It’s that time of year — the one when everyone is looking at a new TV. If you’ve picked out a brand new 4K set, then congratulations, there’s more beautiful HDR — and not-quite HDR — footage to experience than ever before. Of course, the journey doesn’t end there, and now that you’ve got your new TV, it’s time to think about what you’re putting around it.
Have you thought about sound, or what remote control you’ll use? After more than a decade of reviewing TVs, accessories and watching the sales every year, I have some advice on what else you’ll need after the TV is out of the box, so that you can get to the part where you’re on the couch enjoying it as fast as possible.
Opting for a soundbar can help you save space and money, and Vizio offers a slew of value-priced options that fit almost any living room or budget. The 2017-era SB3651-E6 setup that I have at home is on sale now for about $150, pairing a soundbar with a true center channel — important for clear dialogue — and a small wireless subwoofer that connects to a couple of surround speakers.
A slightly more expensive but easier-to-live-with option is the SB36312-G6. At $250, it uses software and upward-firing speakers for the effect of Dolby Atmos sound that surrounds you from behind and above.
If you don’t mind the inconvenience or spending a little more money, however, the best option might be Vizio’s SB36512-F6. It has the larger subwoofer, plus Dolby Atmos audio and some rear surround speakers to make sure everything is in the right place — better yet, it’s on sale for just $300.
Roku is a relative newcomer to the space, but its soundbar combines a streaming box and an audio upgrade all-in-one, it adds everything you’re looking for in one $150 swoop. You can also add a wireless subwoofer later for another $150, or save $60 by purchasing both now.
Remote control technology hasn’t advanced quite as much as the rest of home theater tech over the years, despite the proliferation of HDMI-CEC and devices that you can operate via apps.
It can tie-in with home automation setups to make adjusting for movie night a one-button affair, plus it supports Amazon Alexa and Google Assistant voice assistants.
The Hub device that’s included blasts IR signals to TVs or set-top boxes even if you’re not in line-of-sight range to control them, and if the remote itself isn’t in your hand, there’s an app for iOS and Android that works no matter where you are. It’s $100 now, and it will make living in an increasingly-connected living room easier than you might expect.
STREAMING TV BOX
One of the cheapest ways to get the most new services right away is Roku’s Streaming Stick+. It’s on sale this week for $29, adding 4K and HDR capabilities, plus the apps for Disney+ and Apple TV+ right out of the box along with all of the usual suspects: Netflix, Amazon Prime, YouTube, Vudu. You name it, it’s there.

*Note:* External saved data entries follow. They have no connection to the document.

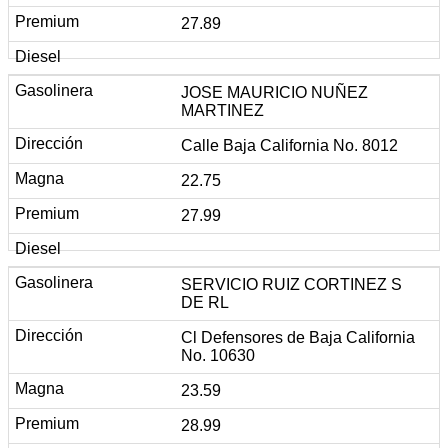
27.89
JOSE MAURICIO NUÑEZ
MARTINEZ
Calle Baja California No. 8012
22.75
27.99
SERVICIO RUIZ CORTINEZ S
DE RL
Cl Defensores de Baja California
No. 10630
23.59
28.99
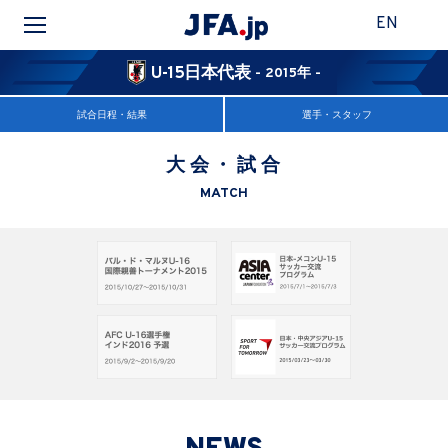
EN
U-15日本代表
- 2015年 -
試合日程・結果
選手・スタッフ
大会・試合
MATCH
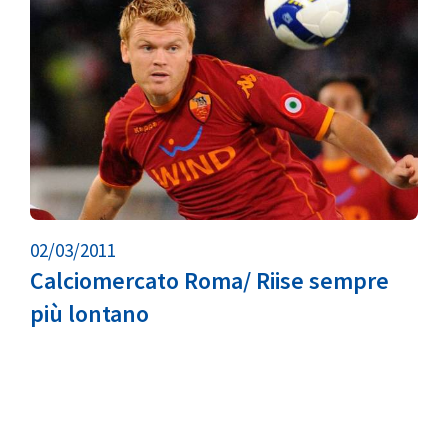
02/03/2011
Calciomercato Roma/ Riise sempre
più lontano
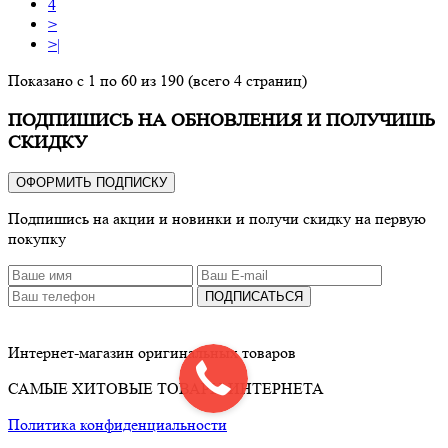
4
>
>|
Показано с 1 по 60 из 190 (всего 4 страниц)
ПОДПИШИСЬ НА ОБНОВЛЕНИЯ И ПОЛУЧИШЬ
СКИДКУ
ОФОРМИТЬ ПОДПИСКУ
Подпишись на акции и новинки и получи скидку на первую
покупку
ПОДПИСАТЬСЯ
Интернет-магазин оригинальных товаров
САМЫЕ ХИТОВЫЕ ТОВАРЫ ИНТЕРНЕТА
Политика конфиденциальности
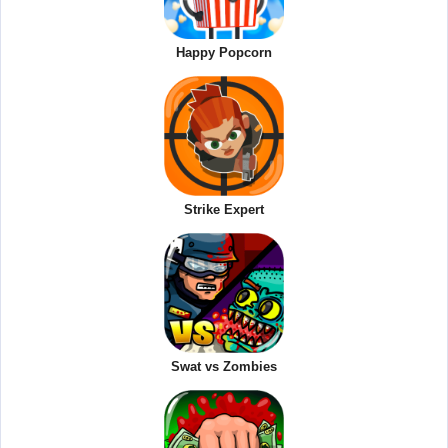
Happy Popcorn
Strike Expert
Swat vs Zombies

Otherwise, your best options come from some of the biggest names. The Apple TV 4K integrates perfectly with your iPhone and Mac, offers all of the big name apps and presents an interesting option for gaming with the new Arcade package, all for $149. Google’s Chromecast Ultra will need a software update before it’s Stadia-ready, but it’s very capable and 4K-ready at $69. Last but not least, Amazon is offering some Black Friday deals on its Fire TV hardware, with the 4K Stick half-off at $25, and the Fire TV Cube that comes with Alexa built-in is on sale for $90.

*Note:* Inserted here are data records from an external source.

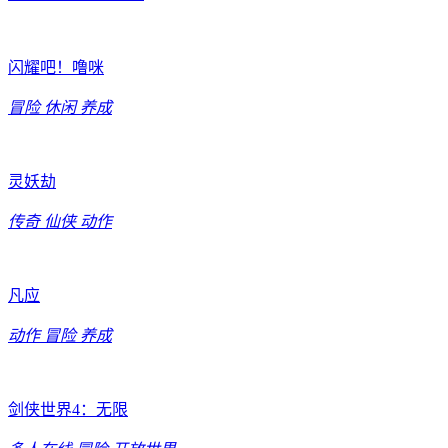
闪耀吧！噜咪
冒险
休闲
养成
灵妖劫
传奇
仙侠
动作
凡应
动作
冒险
养成
剑侠世界4：无限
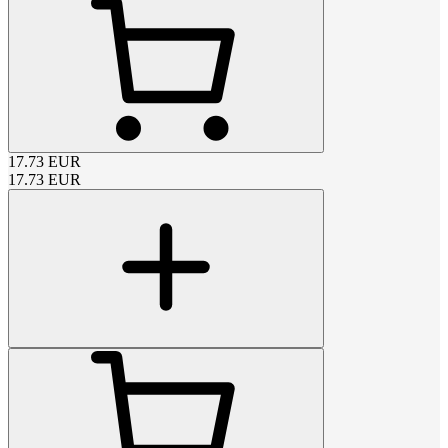
17.73
EUR
17.73
EUR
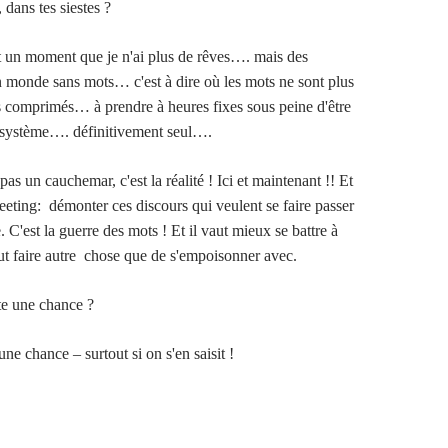
 dans tes siestes ?
it un moment que je n'ai plus de rêves…. mais des
monde sans mots… c'est à dire où les mots ne sont plus
 comprimés… à prendre à heures fixes sous peine d'être
u système…. définitivement seul….
pas un cauchemar, c'est la réalité ! Ici et maintenant !! Et
meeting: démonter ces discours qui veulent se faire passer
. C'est la guerre des mots ! Et il vaut mieux se battre à
eut faire autre chose que de s'empoisonner avec.
ste une chance ?
 une chance – surtout si on s'en saisit !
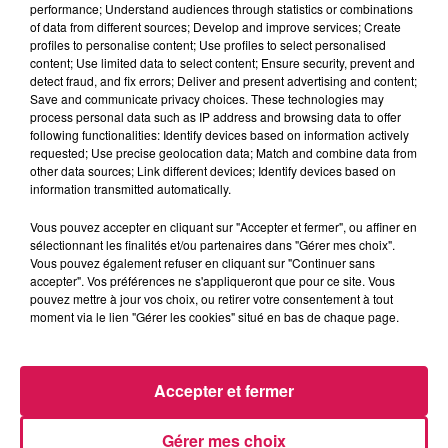
performance; Understand audiences through statistics or combinations
Le Réveil de Canal FM
of data from different sources; Develop and improve services; Create
profiles to personalise content; Use profiles to select personalised
content; Use limited data to select content; Ensure security, prevent and
0:00
3 min 39 sec
detect fraud, and fix errors; Deliver and present advertising and content;
Save and communicate privacy choices. These technologies may
process personal data such as IP address and browsing data to offer
following functionalities: Identify devices based on information actively
3 février 2025 - 3 min 39 sec
requested; Use precise geolocation data; Match and combine data from
other data sources; Link different devices; Identify devices based on
03.02.2025 - BON ANNIVERSAIRE À ELODIE ET
information transmitted automatically.
MICHAEL
Vous pouvez accepter en cliquant sur "Accepter et fermer", ou affiner en
sélectionnant les finalités et/ou partenaires dans "Gérer mes choix".
Vous pouvez également refuser en cliquant sur "Continuer sans
Revivez les meilleurs moments du Réveil de Canal FM
accepter". Vos préférences ne s'appliqueront que pour ce site. Vous
pouvez mettre à jour vos choix, ou retirer votre consentement à tout
moment via le lien "Gérer les cookies" situé en bas de chaque page.
Accepter et fermer
Gérer mes choix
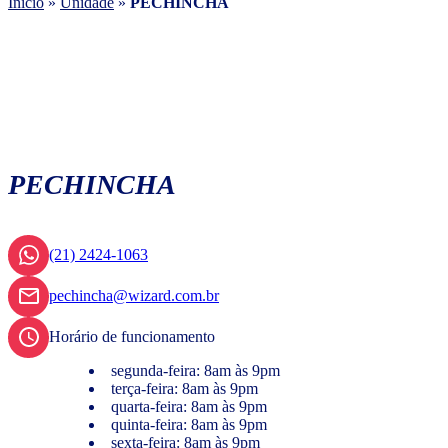
Início
»
Unidade
»
PECHINCHA
PECHINCHA
(21) 2424-1063
pechincha@wizard.com.br
Horário de funcionamento
segunda-feira: 8am às 9pm
terça-feira: 8am às 9pm
quarta-feira: 8am às 9pm
quinta-feira: 8am às 9pm
sexta-feira: 8am às 9pm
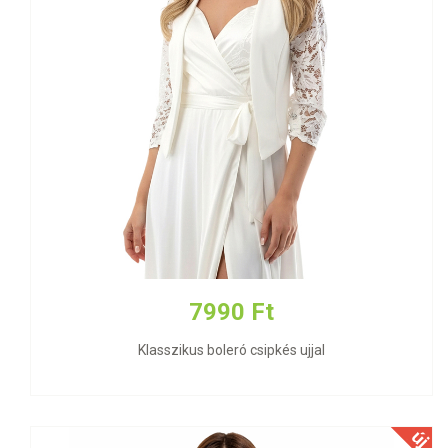
7990 Ft
Klasszikus boleró csipkés ujjal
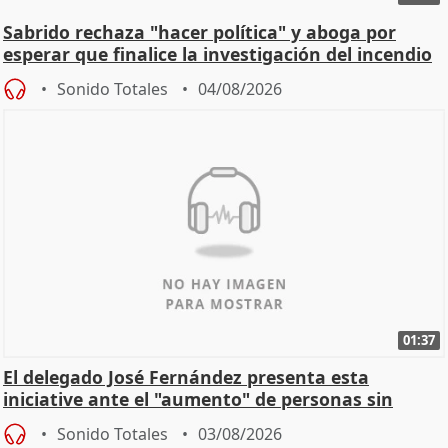
Sabrido rechaza "hacer política" y aboga por
esperar que finalice la investigación del incendio
Sonido Totales
04/08/2026
01:37
El delegado José Fernández presenta esta
iniciative ante el "aumento" de personas sin
hogar en Madri
Sonido Totales
03/08/2026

Believe it or not, there are some places Wi-Fi won’t reach. If you have bandwidth requirements that wireless won’t live up to, or just face too much congestion from neighboring networks, then going hardwired is one way to make things work. Of course, not everyone is in a position to run Ethernet throughout their house, which is why you might want to try a Powerline adapter that sends network signals over your existing electric wiring.

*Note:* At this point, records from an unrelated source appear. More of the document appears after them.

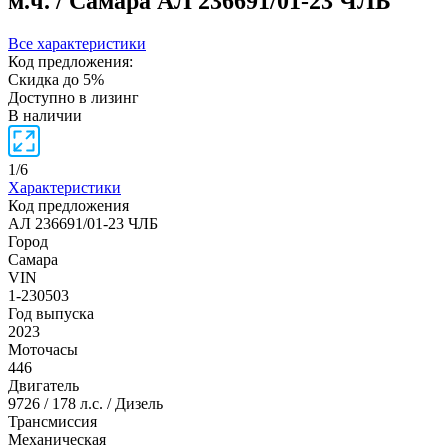
м.ч. / Самара
АЛ 236691/01-23 ЧЛБ
Все характеристики
Код предложения:
Скидка до 5%
Доступно в лизинг
В наличии
1
/
6
Характеристики
Код предложения
АЛ 236691/01-23 ЧЛБ
Город
Самара
VIN
1-230503
Год выпуска
2023
Моточасы
446
Двигатель
9726 / 178 л.с. / Дизель
Трансмиссия
Механическая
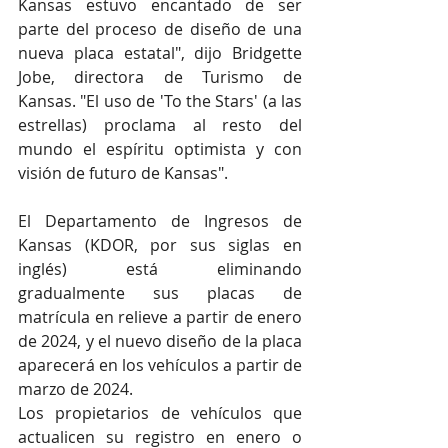
Kansas estuvo encantado de ser 
parte del proceso de diseño de una 
nueva placa estatal", dijo Bridgette 
Jobe, directora de Turismo de 
Kansas. "El uso de 'To the Stars' (a las 
estrellas) proclama al resto del 
mundo el espíritu optimista y con 
visión de futuro de Kansas".
El Departamento de Ingresos de 
Kansas (KDOR, por sus siglas en 
inglés) está eliminando 
gradualmente sus placas de 
matrícula en relieve a partir de enero 
de 2024, y el nuevo diseño de la placa 
aparecerá en los vehículos a partir de 
marzo de 2024.
Los propietarios de vehículos que 
actualicen su registro en enero o 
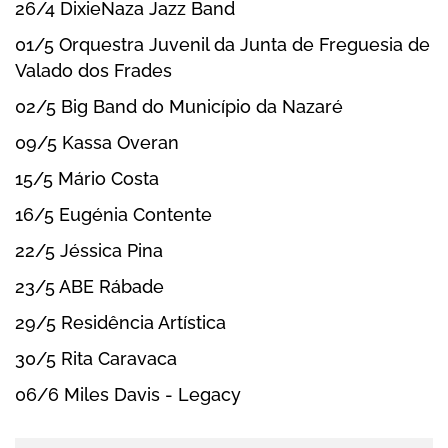
26/4 DixieNaza Jazz Band
Outlook Online
01/5 Orquestra Juvenil da Junta de Freguesia de
Yahoo! Calendar
Valado dos Frades
02/5 Big Band do Município da Nazaré
09/5 Kassa Overan
15/5 Mário Costa
16/5 Eugénia Contente
22/5 Jéssica Pina
23/5 ABE Rábade
29/5 Residência Artística
30/5 Rita Caravaca
06/6 Miles Davis - Legacy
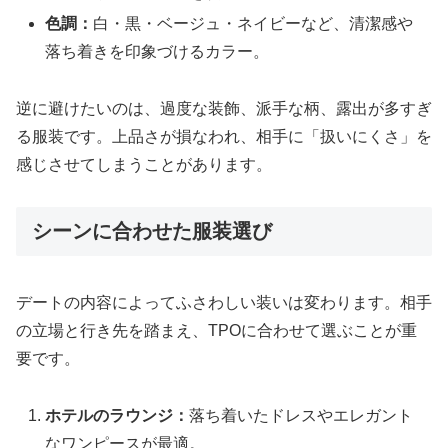
色調：
白・黒・ベージュ・ネイビーなど、清潔感や
落ち着きを印象づけるカラー。
逆に避けたいのは、過度な装飾、派手な柄、露出が多すぎ
る服装です。上品さが損なわれ、相手に「扱いにくさ」を
感じさせてしまうことがあります。
シーンに合わせた服装選び
デートの内容によってふさわしい装いは変わります。相手
の立場と行き先を踏まえ、TPOに合わせて選ぶことが重
要です。
ホテルのラウンジ：
落ち着いたドレスやエレガント
なワンピースが最適。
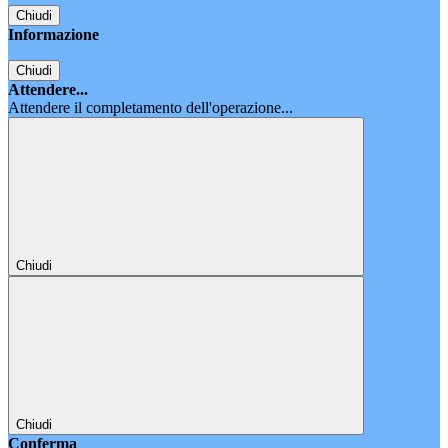
Chiudi
Informazione
Chiudi
Attendere...
Attendere il completamento dell'operazione...
Chiudi
Chiudi
Conferma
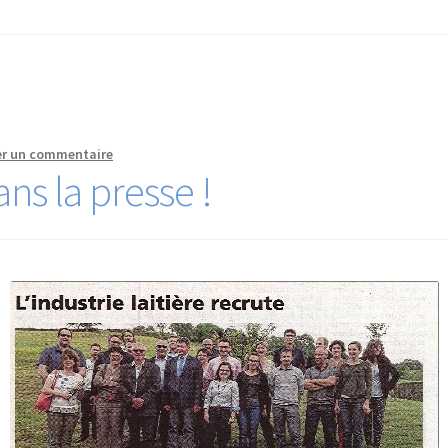
er un commentaire
ns la presse !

While results will ultimately vary depending on the wiring in your walls, newer setups like the TP-Link AV2000 promise Gigabit-speed internet with just a couple of new adapters. I use it at home, with consistent connections of over 500Mbps across multiple rooms and floors. A pair of adapters costs less than $80 to get you plugged in, while an extender like the AV1300 will broadcast Wi-Fi in a new area for $120.